Filming began last week in Italy and France for Fr. Robert Barron’s latest project: a documentary which seeks to explore “the people who have most shaped the Catholic imagination.”
Entitled Pivotal Players, the documentary will examine the lives of 10 key figures who, through their art, scholarship, mysticism, and lives of holiness helped to shape the life of the Church and of civilization as a whole.
Fr. Barron, founder of the online initiative Word On Fire, told ZENIT that the inspiration behind Pivotal Players came from an episode in his previous documentary series, Catholicism, in which he explored the lives of four saints.
“It was a very popular part of the series,” he said, “and I thought, why not do something on the people who have most shaped the Catholic imagination?”
As they were developing the project, the team kept coming back to the phrase “pivotal players,” be they saints or theologians.
«Let’s go to their places, let’s show their locales, and have the same cinematic sweep as the Catholicism Series, but focus now on these ten figures.»
During this first stretch of filming, the documentary team focused on the lives of two Dominican doctors of the Church: Saint Thomas Aquinas and Saint Catherine of Siena.
Although St. Thomas lived in the 13th century, Fr. Barron said that his contributions to the Church remain relevant today specifically with regard to the questions surrounding faith and reason, making him “an exceptionally important figure for the Church.”
“Thomas shows you can be as rigorously intellectual as you want to be within the context of faith,” he said, “and there’s no final discrepancy between faith and reason.”
“Especially now, with all the attacks from the New Atheists, and the attempt to sweep religion under the carpet as an old irrational superstition, Thomas Aquinas is the great figure, the pivotal figure even today, to stand athwart that tendency.”

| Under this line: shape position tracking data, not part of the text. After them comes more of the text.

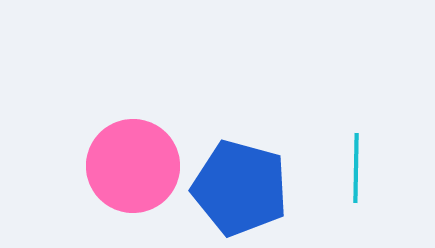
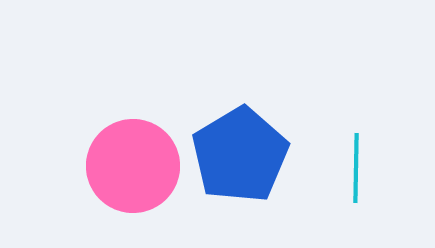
blue pentagon: moved 33 px up; rotated 26 degrees clockwise
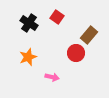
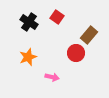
black cross: moved 1 px up
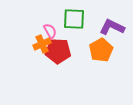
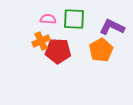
pink semicircle: moved 2 px left, 12 px up; rotated 56 degrees counterclockwise
orange cross: moved 1 px left, 3 px up
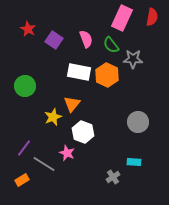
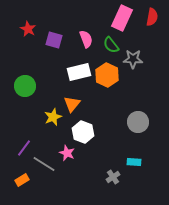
purple square: rotated 18 degrees counterclockwise
white rectangle: rotated 25 degrees counterclockwise
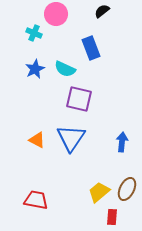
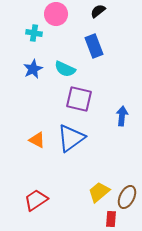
black semicircle: moved 4 px left
cyan cross: rotated 14 degrees counterclockwise
blue rectangle: moved 3 px right, 2 px up
blue star: moved 2 px left
blue triangle: rotated 20 degrees clockwise
blue arrow: moved 26 px up
brown ellipse: moved 8 px down
red trapezoid: rotated 45 degrees counterclockwise
red rectangle: moved 1 px left, 2 px down
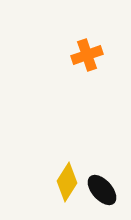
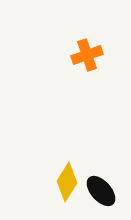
black ellipse: moved 1 px left, 1 px down
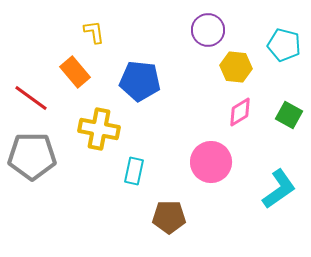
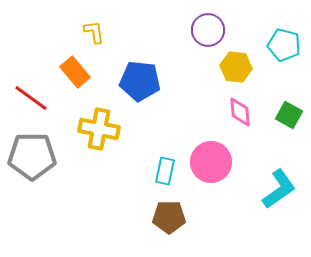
pink diamond: rotated 64 degrees counterclockwise
cyan rectangle: moved 31 px right
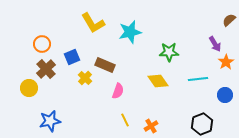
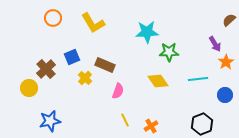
cyan star: moved 17 px right; rotated 10 degrees clockwise
orange circle: moved 11 px right, 26 px up
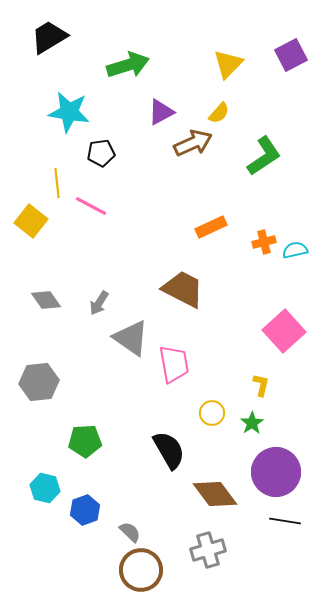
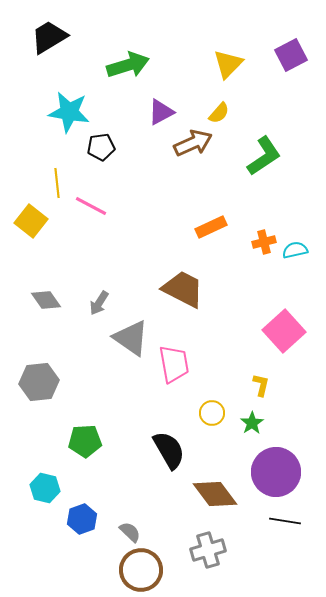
black pentagon: moved 6 px up
blue hexagon: moved 3 px left, 9 px down
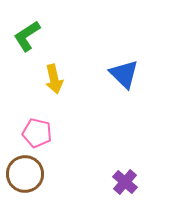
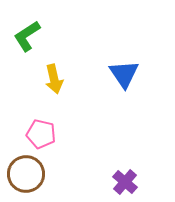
blue triangle: rotated 12 degrees clockwise
pink pentagon: moved 4 px right, 1 px down
brown circle: moved 1 px right
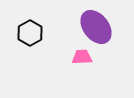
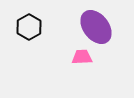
black hexagon: moved 1 px left, 6 px up
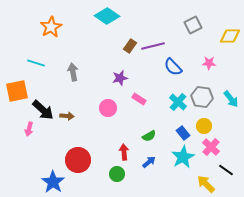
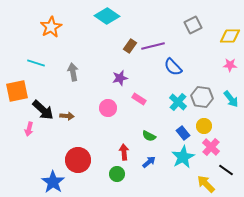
pink star: moved 21 px right, 2 px down
green semicircle: rotated 56 degrees clockwise
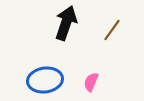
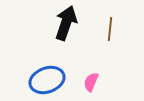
brown line: moved 2 px left, 1 px up; rotated 30 degrees counterclockwise
blue ellipse: moved 2 px right; rotated 12 degrees counterclockwise
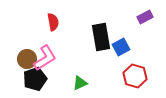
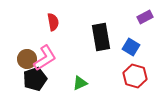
blue square: moved 10 px right; rotated 30 degrees counterclockwise
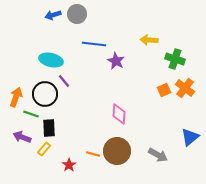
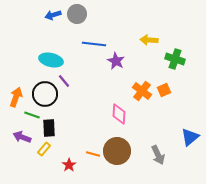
orange cross: moved 43 px left, 3 px down
green line: moved 1 px right, 1 px down
gray arrow: rotated 36 degrees clockwise
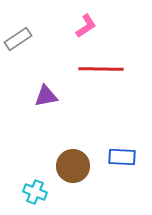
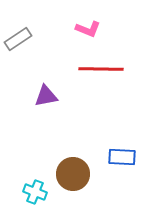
pink L-shape: moved 2 px right, 3 px down; rotated 55 degrees clockwise
brown circle: moved 8 px down
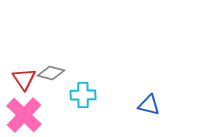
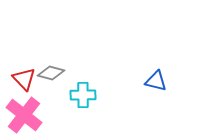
red triangle: rotated 10 degrees counterclockwise
blue triangle: moved 7 px right, 24 px up
pink cross: rotated 6 degrees counterclockwise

Like St. Thomas, St. Catherine of Siena, the 14th century mystic, also maintains her relevance as “someone who’s utterly in contact with the supernatural world,” Fr. Barron said.
As a mystic, she “lived in steady contact with the higher world,” conversing with the “Lord and the Blessed Mother and the Saints as though they were friends.” After receiving Holy Communion, he said, St. Catherine would “fall into a 45 minute reverie of prayer.”
At a time when “secularism wants to flatten everything out, and say the only world we know is the world of our sense experience,” he said, “Catherine is a great challenge to that … a great reminder of this mystical dimension of life. That makes her a pivotal player.”
In addition to her mysticism, Fr. Barron said, St. Catherine was a crucial player in bringing the papacy back to Rome after it had been displaced to Avignon, France.
By ensuring “that the Successor of Peter was the one who leads the Church from his proper See,” he said, St. Catherine contributed to the “rediscovery of the centrality of the papacy that she helps us to claim.”
As he mentioned in an earlier interview with ZENIT, Fr. Barron noted that we are currently living through a golden age of the papacy. “In some ways, Catherine of Siena intuited that central importance of the papacy,” he said, compelling popes “to live up to their own calling.”
“The saints always have that perennial quality, don’t they? Even though they are from this very distant time, in a very alien culture in many ways, holiness is this universal language.”